# Ce qu'on appelle



## Des Grieux

Sono ancora qui, per un ultimo (per ora) terzo dubbio. L'espressione è «_je__ suis aussi *ce qu'on appelle* un delicat_»: potrei renderla come «_sono quello/colui che si chiama/chiamerebbe o definisce/definirebbe un delicato_»? Oppure? Grazie ancora...


----------



## matoupaschat

"*Ce* qu'on appelle" significa *ciò* che si chiama, viene chiamato/definito, anche "quel(lo)", ma non "colui". Si parla della qualità che definisce una persona, non della persona stessa.


----------



## Des Grieux

Ho capito.
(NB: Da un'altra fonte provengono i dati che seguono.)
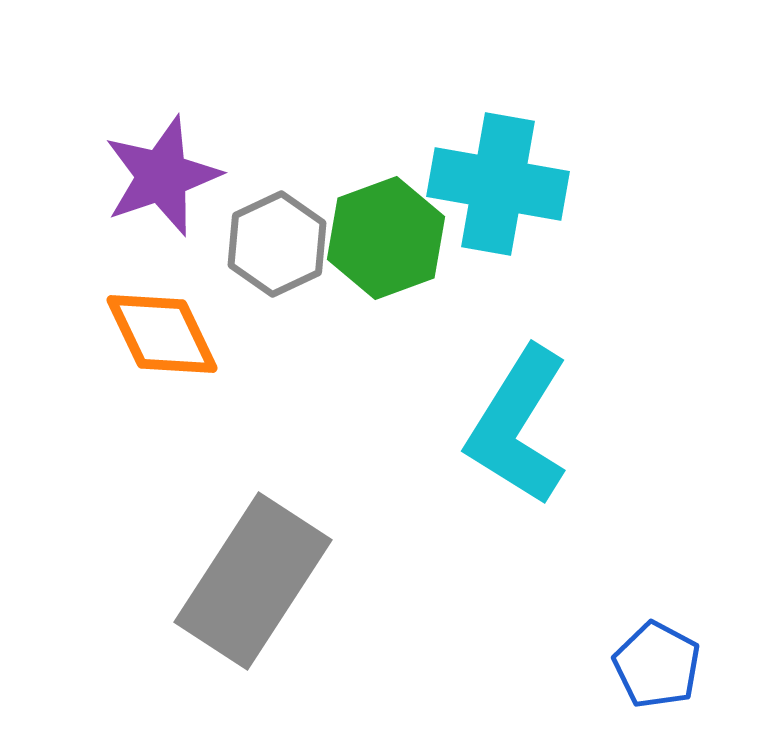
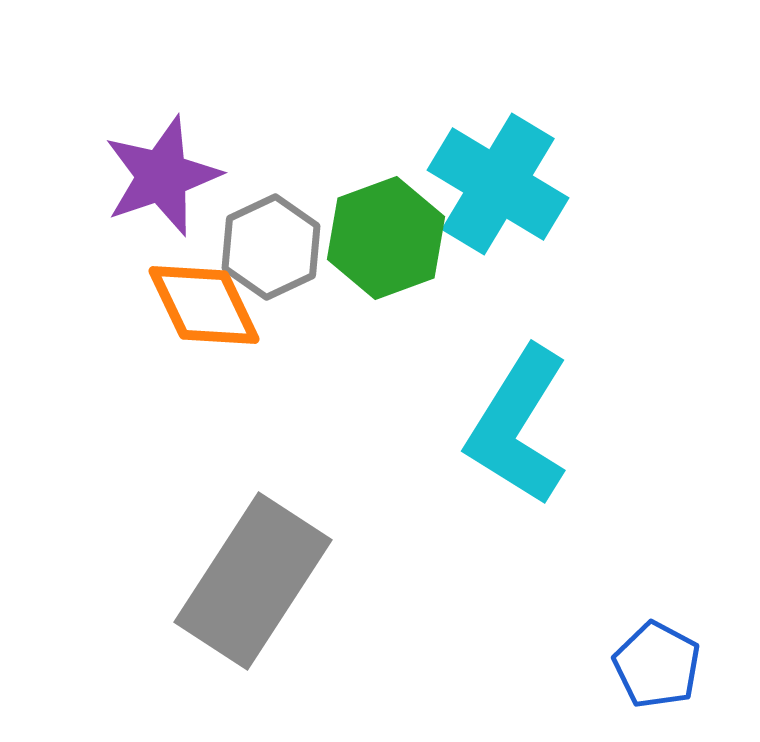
cyan cross: rotated 21 degrees clockwise
gray hexagon: moved 6 px left, 3 px down
orange diamond: moved 42 px right, 29 px up
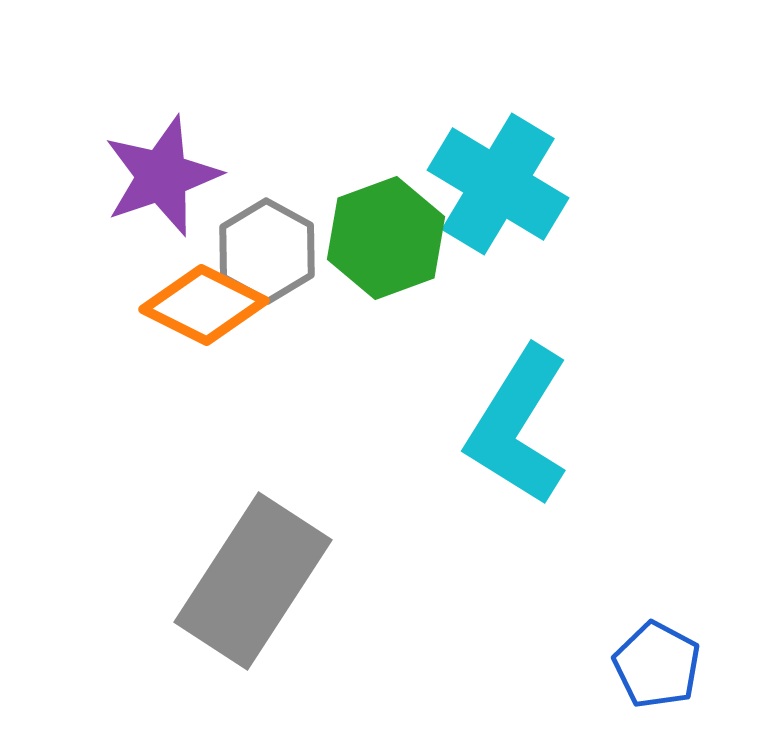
gray hexagon: moved 4 px left, 4 px down; rotated 6 degrees counterclockwise
orange diamond: rotated 38 degrees counterclockwise
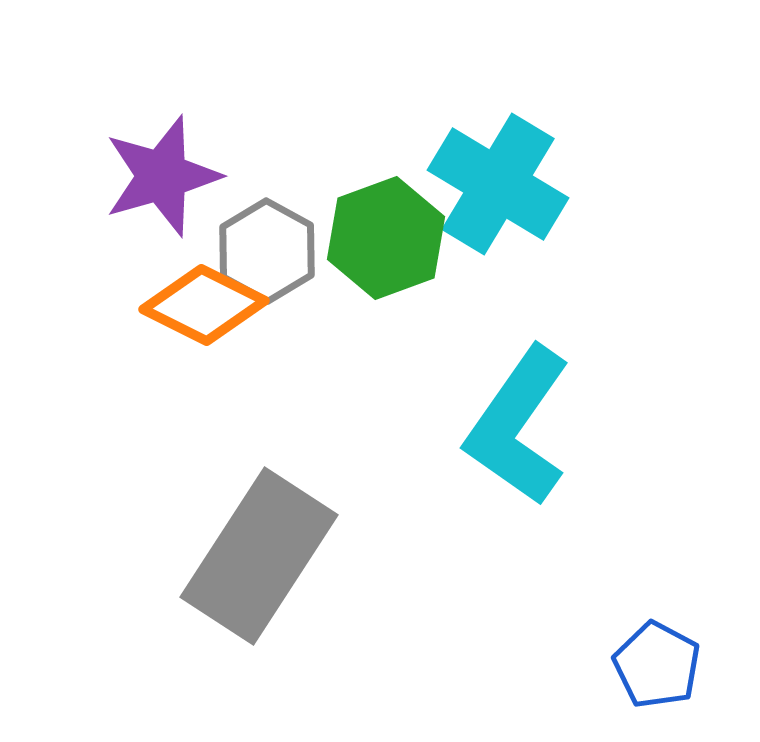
purple star: rotated 3 degrees clockwise
cyan L-shape: rotated 3 degrees clockwise
gray rectangle: moved 6 px right, 25 px up
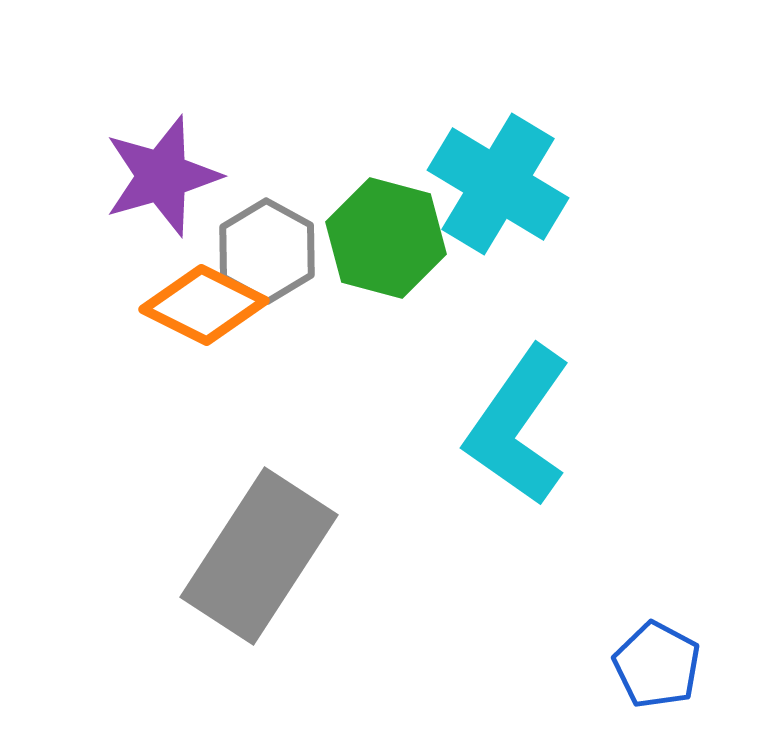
green hexagon: rotated 25 degrees counterclockwise
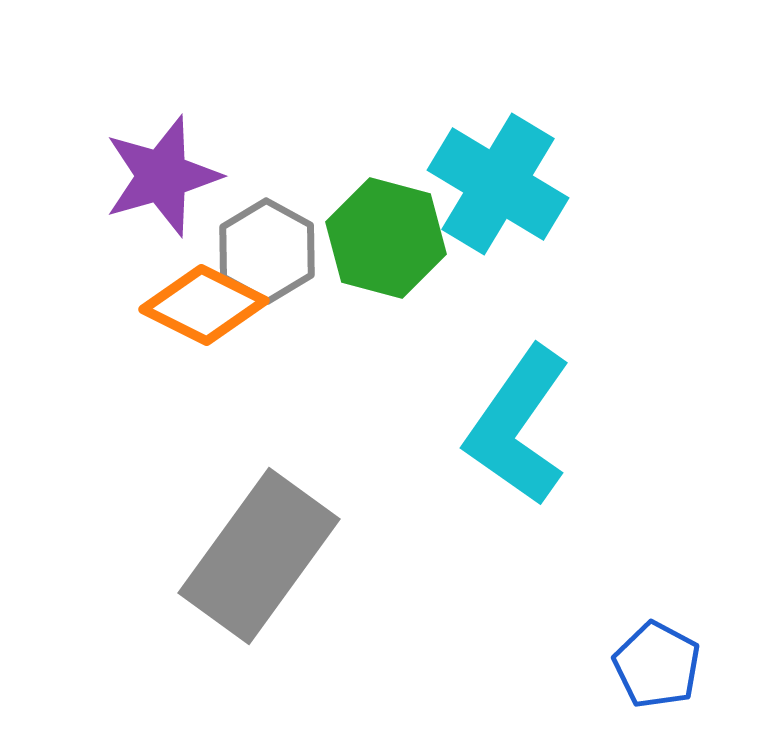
gray rectangle: rotated 3 degrees clockwise
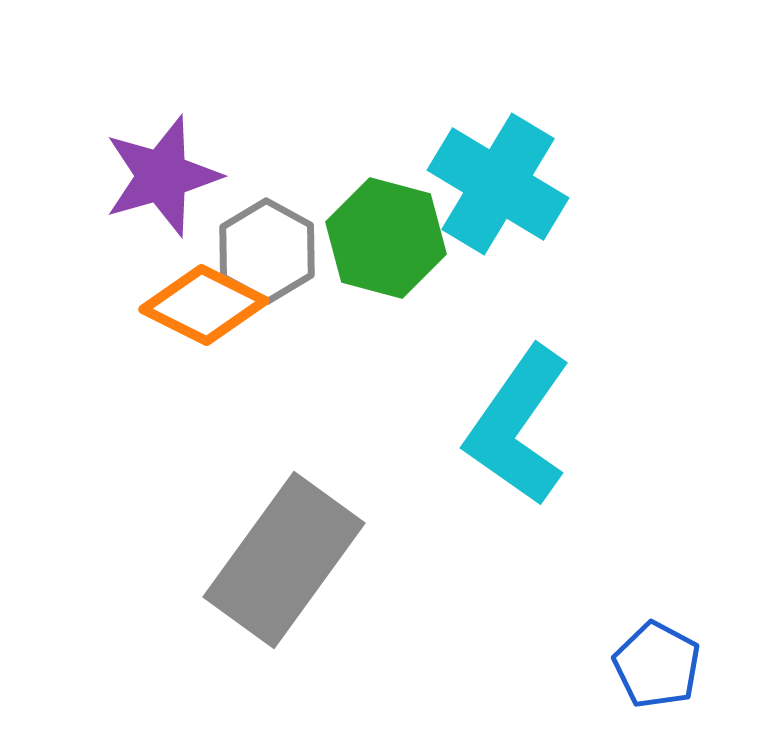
gray rectangle: moved 25 px right, 4 px down
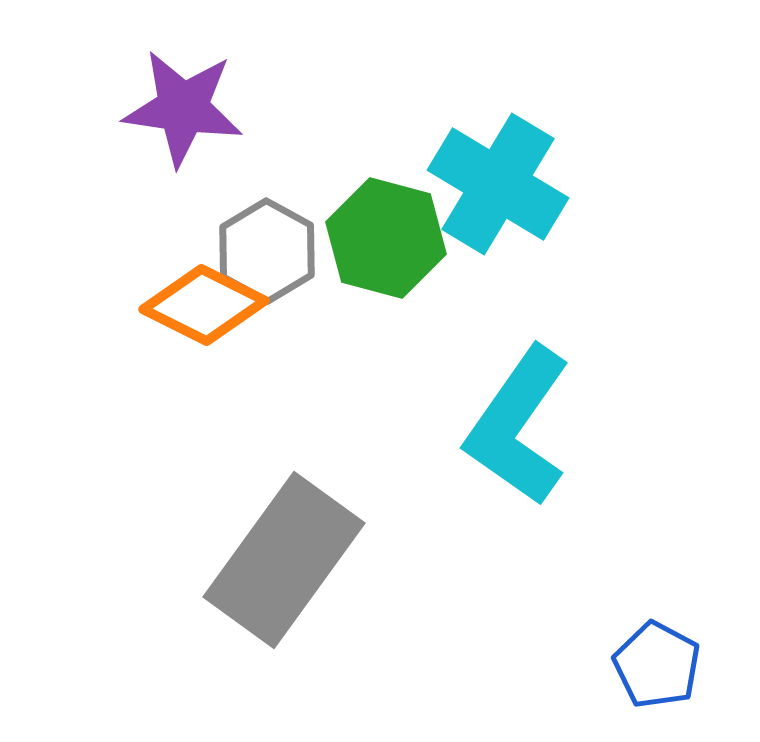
purple star: moved 21 px right, 68 px up; rotated 24 degrees clockwise
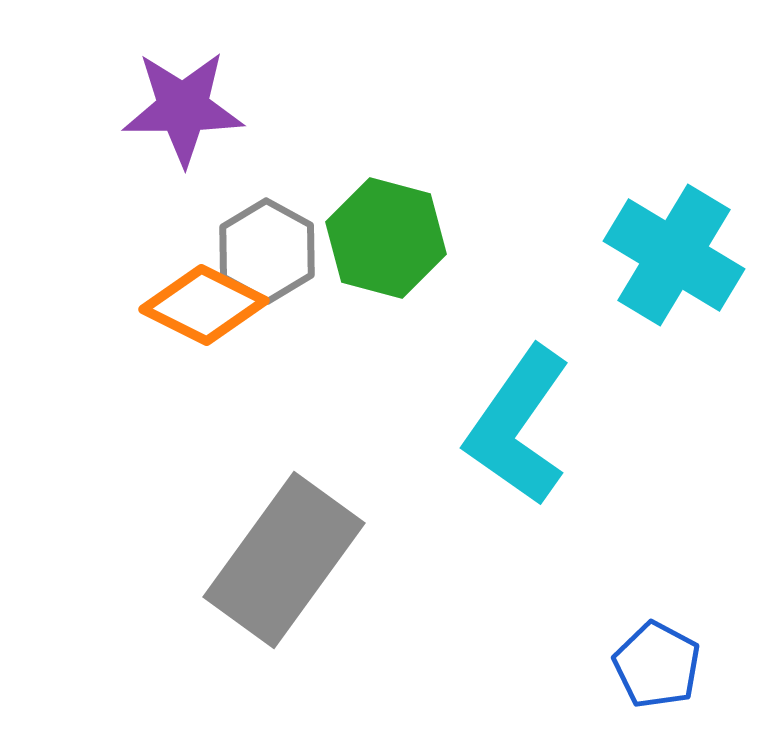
purple star: rotated 8 degrees counterclockwise
cyan cross: moved 176 px right, 71 px down
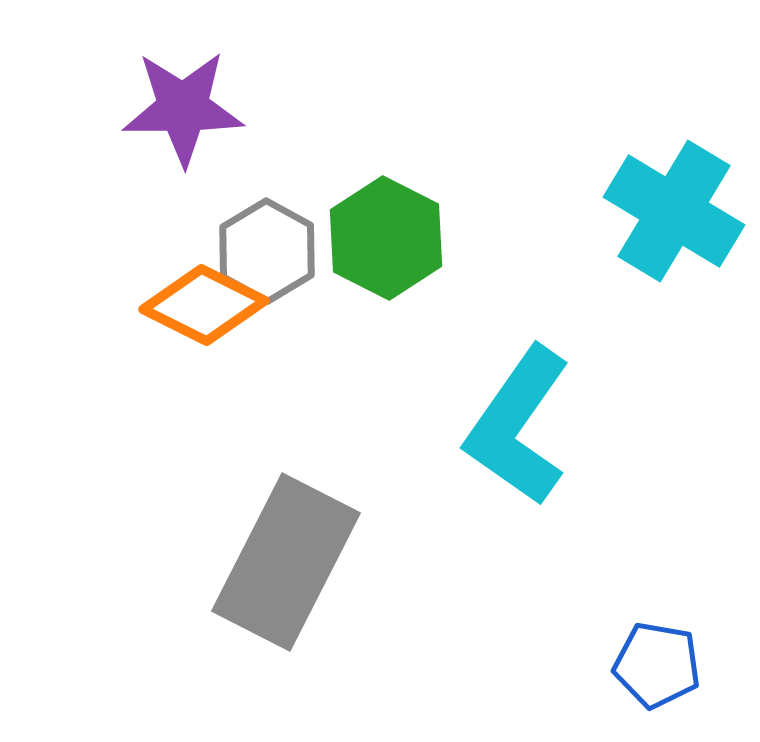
green hexagon: rotated 12 degrees clockwise
cyan cross: moved 44 px up
gray rectangle: moved 2 px right, 2 px down; rotated 9 degrees counterclockwise
blue pentagon: rotated 18 degrees counterclockwise
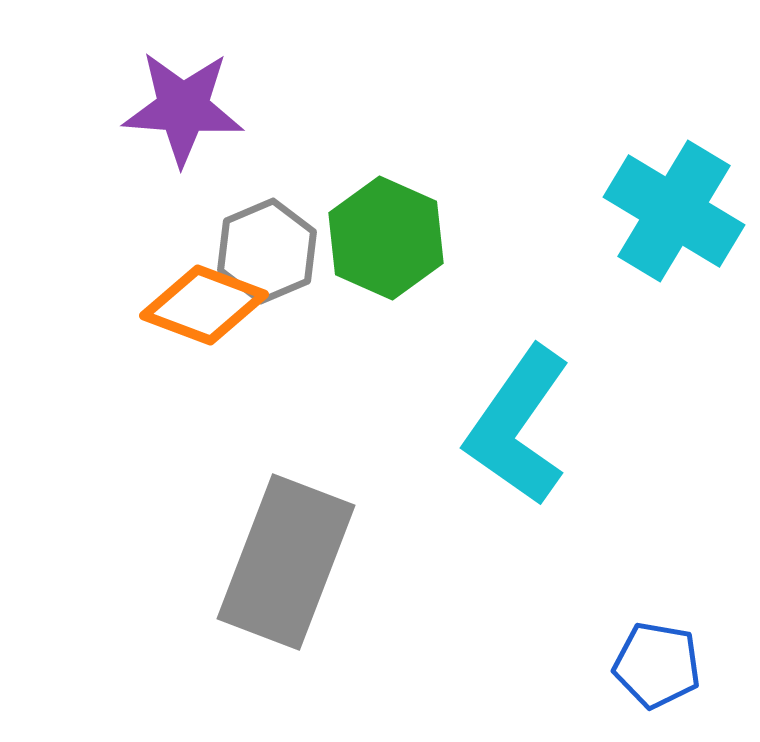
purple star: rotated 4 degrees clockwise
green hexagon: rotated 3 degrees counterclockwise
gray hexagon: rotated 8 degrees clockwise
orange diamond: rotated 6 degrees counterclockwise
gray rectangle: rotated 6 degrees counterclockwise
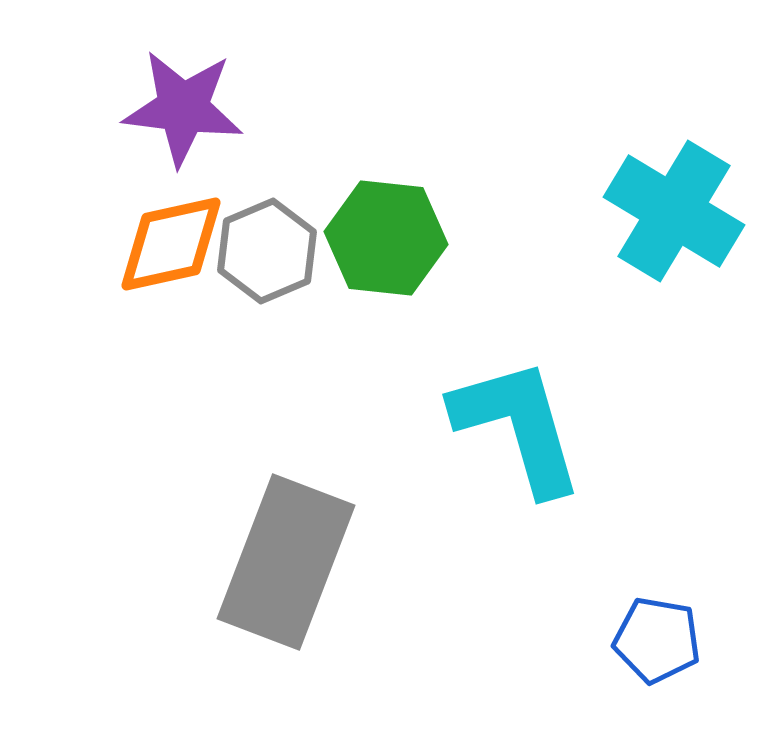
purple star: rotated 3 degrees clockwise
green hexagon: rotated 18 degrees counterclockwise
orange diamond: moved 33 px left, 61 px up; rotated 33 degrees counterclockwise
cyan L-shape: rotated 129 degrees clockwise
blue pentagon: moved 25 px up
Un'espressione, comunque, un po' bruttina. Merci!


----------



## simenon

Direi che l'equivalente italiano sia "quel che si dice". Anche "delicato" non mi convince. Senza contesto non so indovinare, ma tieni presente che "délicat" ha anche altri significati. Per esempio "schizzinoso".


----------



## stellamy

Sono anche, come si suol dire, un ( premuroso ) Ca peut aller??


----------



## matoupaschat

stellamy said:


> Sono anche, come si suol dire, un ( premuroso  ) Ca peut aller??


Ciao Stellamy,
Mi dispiace, ma "délicat" come usato qui significa "difficile da contentare, suscettibile, schizzinoso". Il resto della frase va benissimo


----------



## stellamy

Grazie mille!!!
Tanti saluti dall'Italia


----------